[Exercise objective] Where does the string "złota" appear in the records? Copy each line that holds it.

[Stored data]

+ + +

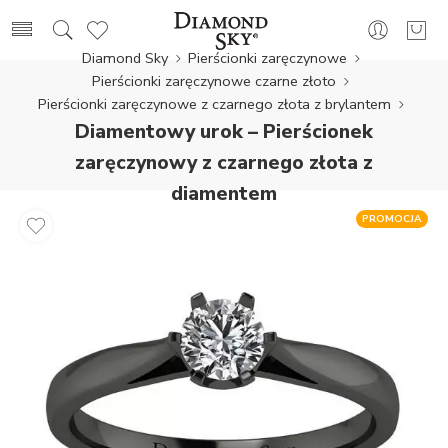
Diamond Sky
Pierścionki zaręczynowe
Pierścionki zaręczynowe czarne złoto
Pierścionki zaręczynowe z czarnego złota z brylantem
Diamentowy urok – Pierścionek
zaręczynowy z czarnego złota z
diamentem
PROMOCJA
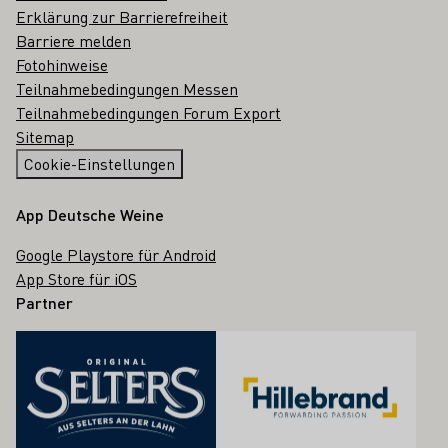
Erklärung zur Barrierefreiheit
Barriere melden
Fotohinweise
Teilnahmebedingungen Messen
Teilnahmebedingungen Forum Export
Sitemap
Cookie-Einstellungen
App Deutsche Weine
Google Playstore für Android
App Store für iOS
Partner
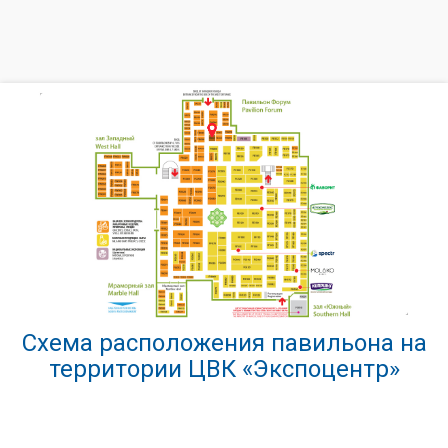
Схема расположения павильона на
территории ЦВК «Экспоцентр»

+ + +

[Finished exercise]
Pierścionki zaręczynowe z czarnego złota z brylantem
zaręczynowy z czarnego złota z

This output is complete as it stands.